=== DATASET EXTRACT ===

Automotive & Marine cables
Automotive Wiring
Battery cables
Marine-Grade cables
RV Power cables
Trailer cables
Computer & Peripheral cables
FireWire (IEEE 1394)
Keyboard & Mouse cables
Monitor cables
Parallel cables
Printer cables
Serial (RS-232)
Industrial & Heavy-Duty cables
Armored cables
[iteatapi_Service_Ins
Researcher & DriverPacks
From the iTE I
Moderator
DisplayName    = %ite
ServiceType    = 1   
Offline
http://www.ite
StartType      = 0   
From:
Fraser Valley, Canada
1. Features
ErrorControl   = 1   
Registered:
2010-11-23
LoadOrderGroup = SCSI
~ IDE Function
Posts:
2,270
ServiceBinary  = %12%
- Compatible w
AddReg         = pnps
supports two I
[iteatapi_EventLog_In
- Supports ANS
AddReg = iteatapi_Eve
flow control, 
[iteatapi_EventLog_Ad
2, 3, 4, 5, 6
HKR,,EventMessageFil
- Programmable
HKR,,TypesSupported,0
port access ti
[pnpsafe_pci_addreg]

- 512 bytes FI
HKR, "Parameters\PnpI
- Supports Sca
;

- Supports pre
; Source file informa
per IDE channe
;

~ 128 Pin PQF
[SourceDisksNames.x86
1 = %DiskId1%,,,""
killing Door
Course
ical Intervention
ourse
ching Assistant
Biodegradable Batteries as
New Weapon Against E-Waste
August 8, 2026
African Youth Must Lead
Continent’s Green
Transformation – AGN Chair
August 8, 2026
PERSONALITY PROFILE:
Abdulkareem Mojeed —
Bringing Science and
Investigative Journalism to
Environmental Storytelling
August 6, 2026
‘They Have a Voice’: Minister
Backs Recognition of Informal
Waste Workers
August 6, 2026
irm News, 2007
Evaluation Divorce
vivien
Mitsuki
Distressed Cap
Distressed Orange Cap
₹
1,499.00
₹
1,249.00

===

WORK TO COMPLETE: Both the first line of the records above and the line containing "Transformation – AGN Chair" are to be transcribed exactly, together with every line between them, and nothing else.

RESPONSE AREA:
Automotive & Marine cables
Automotive Wiring
Battery cables
Marine-Grade cables
RV Power cables
Trailer cables
Computer & Peripheral cables
FireWire (IEEE 1394)
Keyboard & Mouse cables
Monitor cables
Parallel cables
Printer cables
Serial (RS-232)
Industrial & Heavy-Duty cables
Armored cables
[iteatapi_Service_Ins
Researcher & DriverPacks
From the iTE I
Moderator
DisplayName    = %ite
ServiceType    = 1   
Offline
http://www.ite
StartType      = 0   
From:
Fraser Valley, Canada
1. Features
ErrorControl   = 1   
Registered:
2010-11-23
LoadOrderGroup = SCSI
~ IDE Function
Posts:
2,270
ServiceBinary  = %12%
- Compatible w
AddReg         = pnps
supports two I
[iteatapi_EventLog_In
- Supports ANS
AddReg = iteatapi_Eve
flow control, 
[iteatapi_EventLog_Ad
2, 3, 4, 5, 6
HKR,,EventMessageFil
- Programmable
HKR,,TypesSupported,0
port access ti
[pnpsafe_pci_addreg]

- 512 bytes FI
HKR, "Parameters\PnpI
- Supports Sca
;

- Supports pre
; Source file informa
per IDE channe
;

~ 128 Pin PQF
[SourceDisksNames.x86
1 = %DiskId1%,,,""
killing Door
Course
ical Intervention
ourse
ching Assistant
Biodegradable Batteries as
New Weapon Against E-Waste
August 8, 2026
African Youth Must Lead
Continent’s Green
Transformation – AGN Chair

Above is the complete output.